Data entries:
---

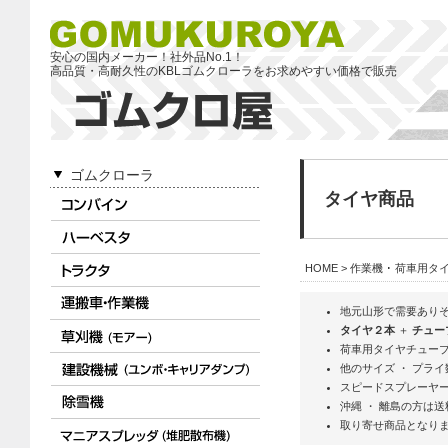
安心の国内メーカー！社外品No.1！
高品質・高耐久性のKBLゴムクローラをお求めやすい価格で販売
ゴムクローラ
タイヤ商品
HOME
>
作業機 ･ 荷車用タ
地元山形で需要ありそ
タイヤ２本
＋
チュー
荷車用タイヤチューブ
他のサイズ ・ プラ
スピードスプレーヤー
沖縄 ・ 離島の方は
取り寄せ商品となり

---

WHAT NEEDS TO BE DONE:
Every entry above should be restated word for word, with the images left out.

ANSWER BELOW:
安心の国内メーカー！社外品No.1！
高品質・高耐久性のKBLゴムクローラをお求めやすい価格で販売
ゴムクローラ
タイヤ商品
HOME
>
作業機 ･ 荷車用タ
地元山形で需要ありそ
タイヤ２本
＋
チュー
荷車用タイヤチューブ
他のサイズ ・ プラ
スピードスプレーヤー
沖縄 ・ 離島の方は
取り寄せ商品となり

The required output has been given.